§ SUPPLIED DATA:
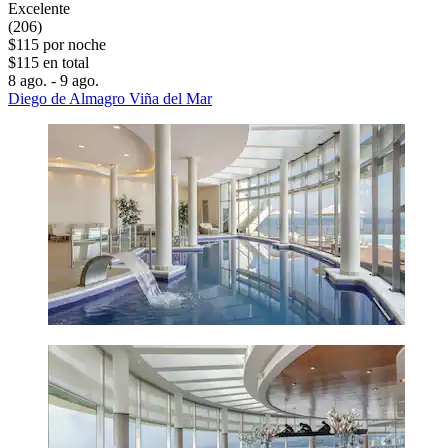
Excelente
(206)
$115 por noche
$115 en total
8 ago. - 9 ago.
Diego de Almagro Viña del Mar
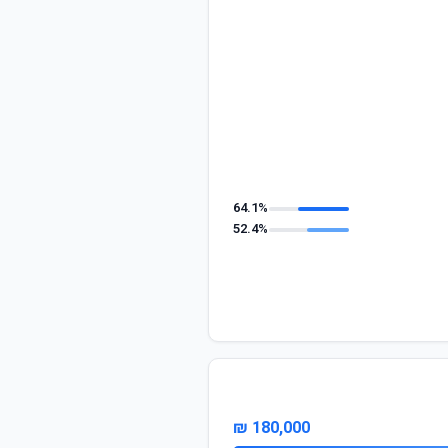
64.1%
52.4%
180,000 ₪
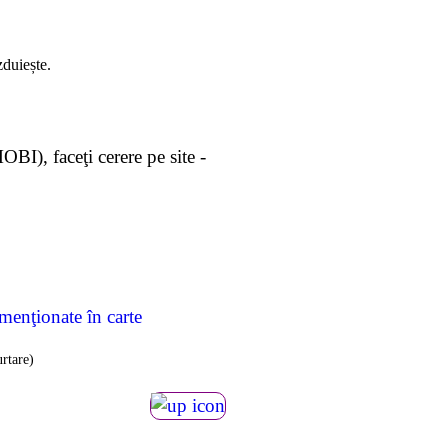
zduiește.
 faceţi cerere pe site -
menţionate în carte
rtare)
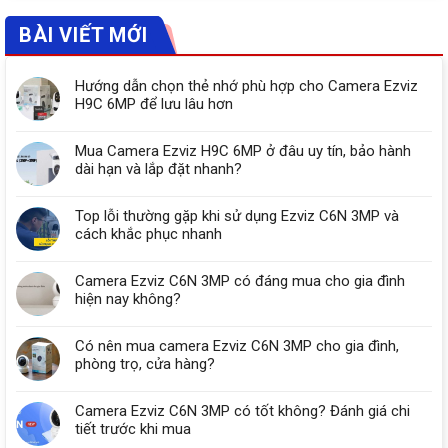
BÀI VIẾT MỚI
Hướng dẫn chọn thẻ nhớ phù hợp cho Camera Ezviz
H9C 6MP để lưu lâu hơn
Mua Camera Ezviz H9C 6MP ở đâu uy tín, bảo hành
dài hạn và lắp đặt nhanh?
Top lỗi thường gặp khi sử dụng Ezviz C6N 3MP và
cách khắc phục nhanh
Camera Ezviz C6N 3MP có đáng mua cho gia đình
hiện nay không?
Có nên mua camera Ezviz C6N 3MP cho gia đình,
phòng trọ, cửa hàng?
Camera Ezviz C6N 3MP có tốt không? Đánh giá chi
tiết trước khi mua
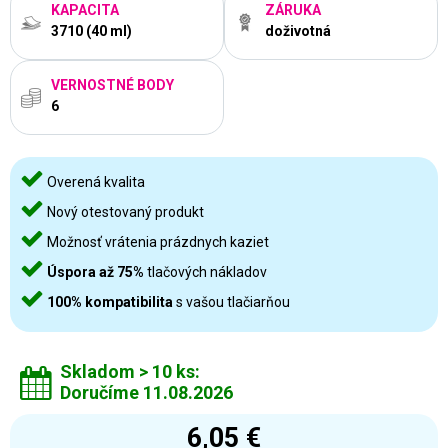
KAPACITA
ZÁRUKA
3710 (40 ml)
doživotná
VERNOSTNÉ BODY
6
Overená kvalita
Nový otestovaný produkt
Možnosť vrátenia prázdnych kaziet
Úspora až 75%
tlačových nákladov
100% kompatibilita
s vašou tlačiarňou
Skladom > 10 ks:
Doručíme 11.08.2026
6,05 €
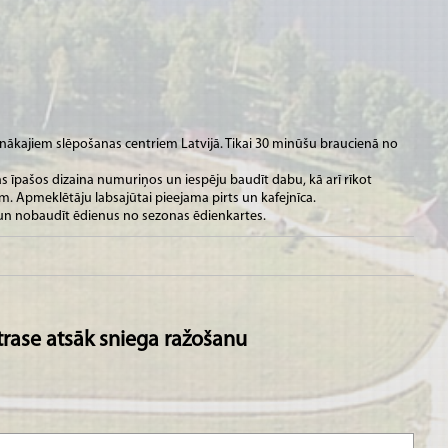
enākajiem slēpošanas centriem Latvijā. Tikai 30 minūšu braucienā no
as īpašos dizaina numuriņos un iespēju baudīt dabu, kā arī rīkot
. Apmeklētāju labsajūtai pieejama pirts un kafejnīca.
s un nobaudīt ēdienus no sezonas ēdienkartes.
trase atsāk sniega ražošanu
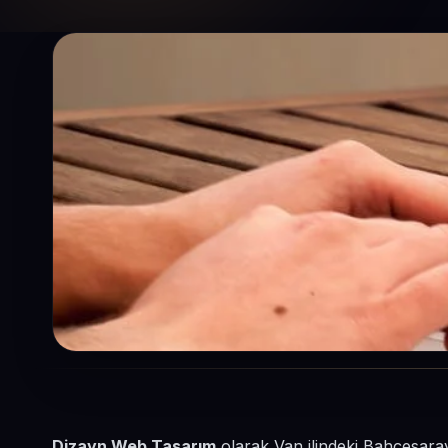
Dizayn Web Tasarım
olarak Van ilindeki Bahçesaray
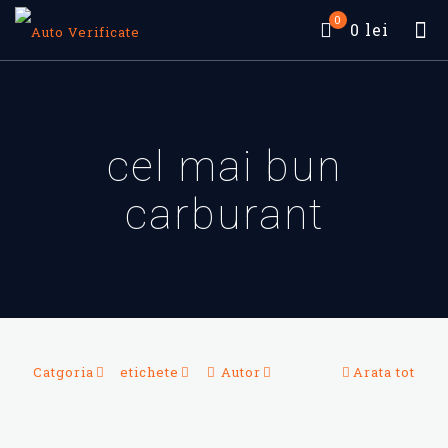
0
0 lei
cel mai bun
carburant
Catgoria
etichete
Autor
Arata tot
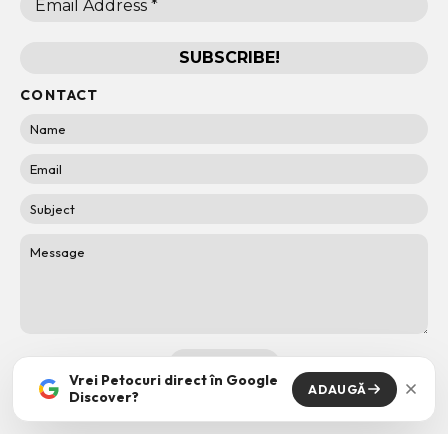
CONTACT
Vrei Petocuri direct în Google
ADAUGĂ
Discover?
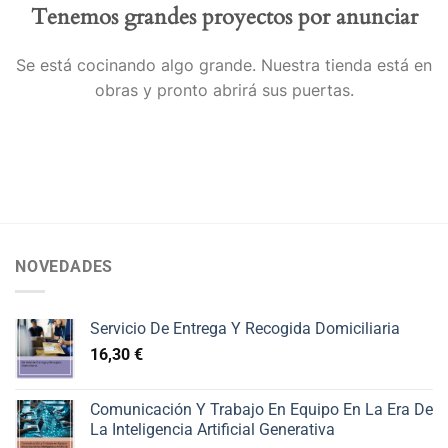
Tenemos grandes proyectos por anunciar
Se está cocinando algo grande. Nuestra tienda está en
obras y pronto abrirá sus puertas.
NOVEDADES
Servicio De Entrega Y Recogida Domiciliaria
16,30
€
Comunicación Y Trabajo En Equipo En La Era De
La Inteligencia Artificial Generativa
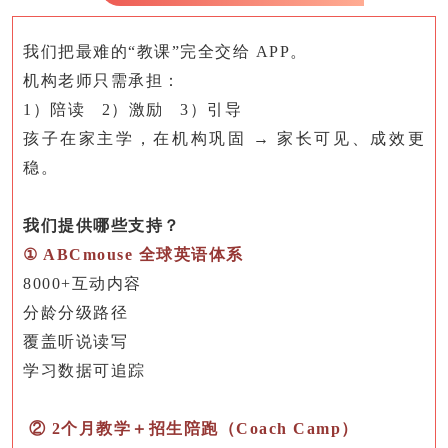
我们把最难的
“教课”完全交给 APP。
机构老师只需承担：
1）陪读 2）激励 3）引导
孩子在家主学，在机构巩固
→ 家长可见、成效更
稳。
我们提供哪些支持？
① ABCmouse 全球英语体系
8000+互动内容
分龄分级路径
覆盖听说读写
学习数据可追踪
② 2个月教学＋招生陪跑（Coach Camp）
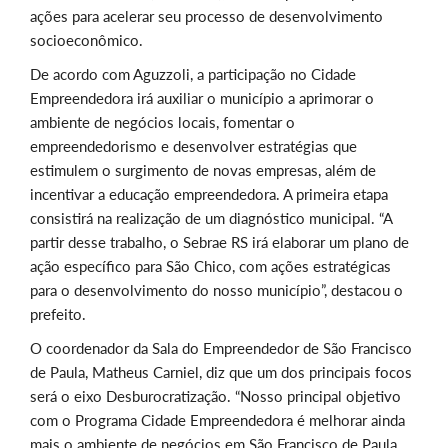
ações para acelerar seu processo de desenvolvimento
socioeconômico.
De acordo com Aguzzoli, a participação no Cidade
Empreendedora irá auxiliar o município a aprimorar o
ambiente de negócios locais, fomentar o
empreendedorismo e desenvolver estratégias que
estimulem o surgimento de novas empresas, além de
incentivar a educação empreendedora. A primeira etapa
consistirá na realização de um diagnóstico municipal. “A
partir desse trabalho, o Sebrae RS irá elaborar um plano de
ação específico para São Chico, com ações estratégicas
para o desenvolvimento do nosso município”, destacou o
prefeito.
O coordenador da Sala do Empreendedor de São Francisco
de Paula, Matheus Carniel, diz que um dos principais focos
será o eixo Desburocratização. “Nosso principal objetivo
com o Programa Cidade Empreendedora é melhorar ainda
mais o ambiente de negócios em São Francisco de Paula,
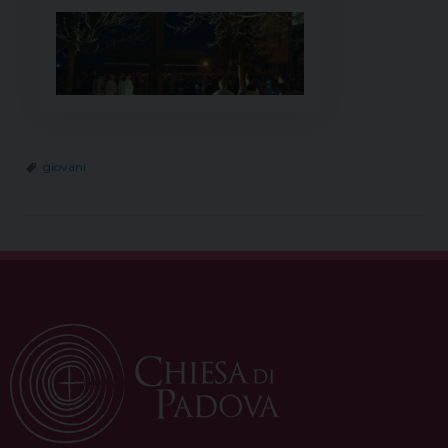
giovani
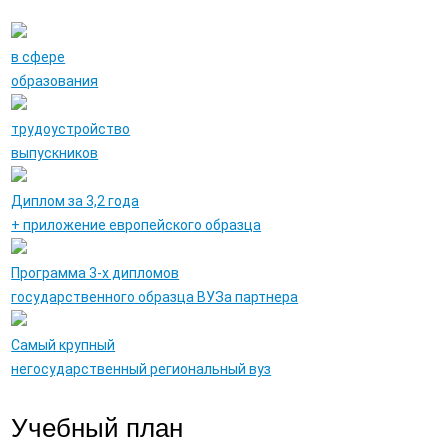
в сфере
образования
трудоустройство
выпускников
Диплом за 3,2 года
+ приложение европейского образца
Программа 3-х дипломов
государственного образца ВУЗа партнера
Самый крупный
негосударственный региональный вуз
Учебный план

§ WHAT THE TASK REQUIRES:
Print the entries above exactly, leaving pictures out.

§ SOLUTION:
Excelente
(206)
$115 por noche
$115 en total
8 ago. - 9 ago.
Diego de Almagro Viña del Mar
64.1%
52.4%
180,000 ₪
zduiește.
 faceţi cerere pe site -
menţionate în carte
rtare)
BÀI VIẾT MỚI
Hướng dẫn chọn thẻ nhớ phù hợp cho Camera Ezviz
H9C 6MP để lưu lâu hơn
Mua Camera Ezviz H9C 6MP ở đâu uy tín, bảo hành
dài hạn và lắp đặt nhanh?
Top lỗi thường gặp khi sử dụng Ezviz C6N 3MP và
cách khắc phục nhanh
Camera Ezviz C6N 3MP có đáng mua cho gia đình
hiện nay không?
Có nên mua camera Ezviz C6N 3MP cho gia đình,
phòng trọ, cửa hàng?
Camera Ezviz C6N 3MP có tốt không? Đánh giá chi
tiết trước khi mua
KAPACITA
ZÁRUKA
3710 (40 ml)
doživotná
VERNOSTNÉ BODY
6
Overená kvalita
Nový otestovaný produkt
Možnosť vrátenia prázdnych kaziet
Úspora až 75%
tlačových nákladov
100% kompatibilita
s vašou tlačiarňou
Skladom > 10 ks:
Doručíme 11.08.2026
6,05 €
enākajiem slēpošanas centriem Latvijā. Tikai 30 minūšu braucienā no
as īpašos dizaina numuriņos un iespēju baudīt dabu, kā arī rīkot
. Apmeklētāju labsajūtai pieejama pirts un kafejnīca.
s un nobaudīt ēdienus no sezonas ēdienkartes.
trase atsāk sniega ražošanu
Dizayn Web Tasarım
olarak Van ilindeki Bahçesaray
0
0 lei
cel mai bun
carburant
Catgoria
etichete
Autor
Arata tot
CONTACT
Vrei Petocuri direct în Google
ADAUGĂ
Discover?
Tenemos grandes proyectos por anunciar
Se está cocinando algo grande. Nuestra tienda está en
obras y pronto abrirá sus puertas.
NOVEDADES
Servicio De Entrega Y Recogida Domiciliaria
16,30
€
Comunicación Y Trabajo En Equipo En La Era De
La Inteligencia Artificial Generativa
我们把最难的
“教课”完全交给 APP。
机构老师只需承担：
1）陪读 2）激励 3）引导
孩子在家主学，在机构巩固
→ 家长可见、成效更
稳。
我们提供哪些支持？
① ABCmouse 全球英语体系
8000+互动内容
分龄分级路径
覆盖听说读写
学习数据可追踪
② 2个月教学＋招生陪跑（Coach Camp）
ações para acelerar seu processo de desenvolvimento
socioeconômico.
De acordo com Aguzzoli, a participação no Cidade
Empreendedora irá auxiliar o município a aprimorar o
ambiente de negócios locais, fomentar o
empreendedorismo e desenvolver estratégias que
estimulem o surgimento de novas empresas, além de
incentivar a educação empreendedora. A primeira etapa
consistirá na realização de um diagnóstico municipal. “A
partir desse trabalho, o Sebrae RS irá elaborar um plano de
ação específico para São Chico, com ações estratégicas
para o desenvolvimento do nosso município”, destacou o
prefeito.
O coordenador da Sala do Empreendedor de São Francisco
de Paula, Matheus Carniel, diz que um dos principais focos
será o eixo Desburocratização. “Nosso principal objetivo
com o Programa Cidade Empreendedora é melhorar ainda
mais o ambiente de negócios em São Francisco de Paula,
giovani
в сфере
образования
трудоустройство
выпускников
Диплом за 3,2 года
+ приложение европейского образца
Программа 3-х дипломов
государственного образца ВУЗа партнера
Самый крупный
негосударственный региональный вуз
Учебный план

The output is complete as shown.